Range Plant Identification team, Forestry, Fire & Rangeland Management
Cal Poly Humboldt’s Range Plant Identification team placed 5th in a contest during the Society for Range Management Meetings in Sparks, Nevada on January 30. Coached by lecturer/NRCS Rangeland Specialist Todd Golder, team members include: JJ Madrigal Garcia, Celeste Orrick, Jennifer Salguero, Mikhela Aiken, Logan Holey, Forrest Horrobin, Hunter Mortensen, SRM President Barry Perryman. Students practice plant identification skills in RRS 475 Advanced Study of Range Plants. Most plant species on this test were grasses and many consisted of mere fragments of material.  The team owes much to Humboldt’s excellent Range and Botany courses.

Sarah Jaquette Ray and Jennifer Atkinson, Environmental Studies
How do educators help their students navigate a climate-changed world?
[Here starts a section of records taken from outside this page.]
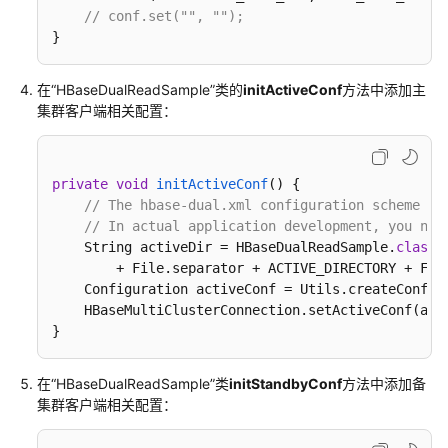
// conf.set("", "");
备
}
HBase
应
用
在“HBaseDualReadSample”类的
initActiveConf
方法中添加主
开
集群客户端相关配置：
发
环
境
private
void
initActiveConf
()
 {

// The hbase-dual.xml configuration scheme is
开
// In actual application development, you nee
发
    String activeDir = HBaseDualReadSample.
class
.
HBase
        + File.separator + ACTIVE_DIRECTORY + File
应
    Configuration activeConf = Utils.createConfByU
用
    HBaseMultiClusterConnection.setActiveConf(acti
}
调
测
在“HBaseDualReadSample”类
initStandbyConf
方法中添加备
HBase
集群客户端相关配置：
应
用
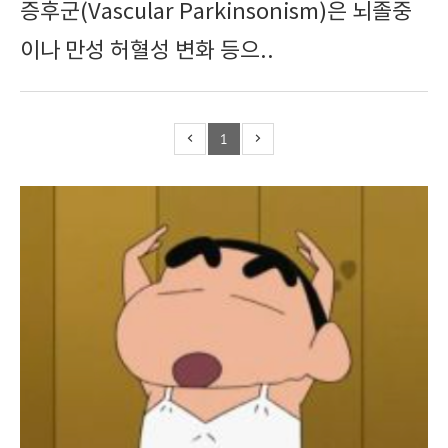
증후군(Vascular Parkinsonism)은 뇌졸중
이나 만성 허혈성 변화 등으..
1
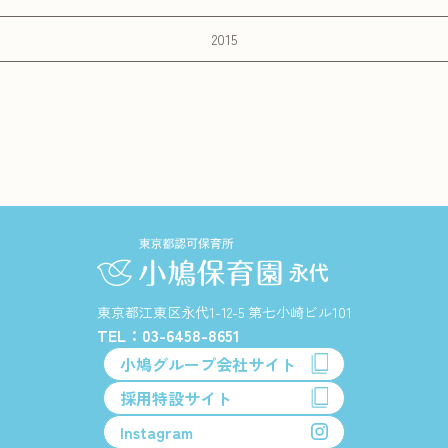
2015
東京都江東区永代1-12-5 第七小崎ビル101
TEL：03-6458-8651
小鳩グループ会社サイト
採用特設サイト
Instagram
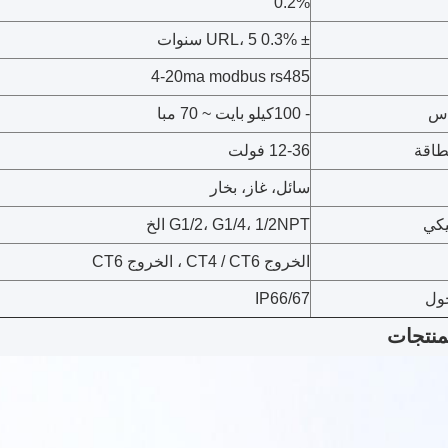
0.2%
± 0.3% URL، 5 سنوات
4-20ma modbus rs485
اس
- 100كيلو بايت ~ 70 مبا
طاقة
12-36 فولت
سائل، غاز، بخار
يكي
G1/2، G1/4، 1/2NPT الخ
الخروج CT4 / CT6 ، الخروج CT6
خول
IP66/67
نتجات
What should a climate-justice, trauma-informed pedagogy look like for the world students desire, not just fear? Dr. Sarah Jaquette Ray and UW-Bothell colleague Dr. Jennifer Atkinson address these topics in the intro to their forthcoming book, The Existential Toolkit for Climate Justice Educators, which has been published on Climate Psychology Alliance's website. You can read it here: https://www.climatepsychology.us/blog/introduction-to-the-existential-t…
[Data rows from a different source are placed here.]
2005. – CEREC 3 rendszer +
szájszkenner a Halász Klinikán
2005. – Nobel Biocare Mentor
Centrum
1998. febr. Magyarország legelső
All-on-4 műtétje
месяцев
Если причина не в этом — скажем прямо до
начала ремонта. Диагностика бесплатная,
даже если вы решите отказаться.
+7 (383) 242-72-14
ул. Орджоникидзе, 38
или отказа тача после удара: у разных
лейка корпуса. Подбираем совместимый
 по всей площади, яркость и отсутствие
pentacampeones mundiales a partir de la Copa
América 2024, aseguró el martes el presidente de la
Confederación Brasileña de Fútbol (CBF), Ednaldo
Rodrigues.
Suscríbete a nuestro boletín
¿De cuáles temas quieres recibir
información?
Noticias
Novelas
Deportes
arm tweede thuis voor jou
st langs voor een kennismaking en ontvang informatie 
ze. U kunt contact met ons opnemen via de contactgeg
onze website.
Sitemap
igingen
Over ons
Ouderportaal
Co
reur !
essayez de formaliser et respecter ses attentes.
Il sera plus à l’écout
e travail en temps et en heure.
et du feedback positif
Silvia Pavan, Pedro Peloso, Biological Sciences
We just published a paper on diversity of non-volant small mammals (marsupials and rodents) from Parque Nacional del Río Abiseo (PNRA), a poorly known site located in the eastern Andean slopes in Peru. We report the highest ever recorded diversity for high Andes, and through DNA barcoding we reveal several putative new species of small mammals that are uniquely known form PNRA. The paper is a result of an expedition in 2018, funded by National Geographic, and had the collaboration of a diverse team of researchers including myself as first author and Cal Poly colleague Pedro Peloso as senior author.
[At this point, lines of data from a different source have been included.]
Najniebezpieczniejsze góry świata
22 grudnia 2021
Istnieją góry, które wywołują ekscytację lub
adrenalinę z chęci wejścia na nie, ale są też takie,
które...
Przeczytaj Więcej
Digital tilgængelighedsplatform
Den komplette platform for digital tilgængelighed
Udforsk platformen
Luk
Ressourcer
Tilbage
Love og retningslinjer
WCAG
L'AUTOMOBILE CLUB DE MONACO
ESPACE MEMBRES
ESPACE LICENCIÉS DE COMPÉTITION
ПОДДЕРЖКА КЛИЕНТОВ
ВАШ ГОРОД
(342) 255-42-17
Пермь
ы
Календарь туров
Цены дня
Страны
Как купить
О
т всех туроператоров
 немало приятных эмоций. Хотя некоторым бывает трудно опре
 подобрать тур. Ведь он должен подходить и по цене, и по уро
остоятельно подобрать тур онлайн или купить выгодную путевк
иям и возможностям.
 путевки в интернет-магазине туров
Paul Michael Leonardo Atienza, Critical Race, Gender & Sexuality Studies
Dr. Paul Michael Leonardo Atienza, assistant professor of Asian American Studies (CRGS) received a Digital Ethnic Futures Consortium (DEFCon) Teaching Fellowship. Funded through a generous grant from the Andrew W. Mellon Foundation, the fellowship includes $2500 to support the development of new courses at the intersections of ethnic studies fields and digital humanities. Dr. Atienza will be assigned a mentor to guide the creation of a syllabus and assignment materials. This document will be deposited in Humanities Commons with a Creative Commons license to permit reuse with attribution. DEFCon is a national consortium of digital ethnic studies practitioners.    

Melanie Michalak, Susan Cashman, Dana Christensen, Taylor Team, Geology
Melanie Michalak (Faculty- Geology) with co-authors Susan Cashman (Emeritus Geology Professor), Taylor Team (Humboldt Geology MS ’21), Dana Christensen (Humboldt Geology MS ’21) and Victoria Langenheim (USGS Geophysicist) published their work in the open access journal Geosphere. This publication is a long format research paper investigating Neogene tectonics and mountain building of the southern Klamath Mountains Province, a geologic province that records millions of years of faulting, magmatism, and deformation due to its position on the upper plate of tectonic plate subduction. Download the paper here: https://doi.org/10.1130/GES02612.1

Rafael Cuevas Uribe, Fisheries Biology
Dr. Rafael Cuevas Uribe received a grant to support a collaborative project between Moss Landing Marine Laboratories, San Diego State University, and Cal Poly Humboldt. The project will involve building and testing a novel technology system for developing new and profitable seaweed strains for commercial, land-based aquaculture production. The system will contribute to a more diverse domestic seaweed production and larger networks of local seaweed sources, as well as aquaculture education and training through use at education institutions. Funding comes as a subaward from University of California, San Diego, with the original funding source being SeaGrant.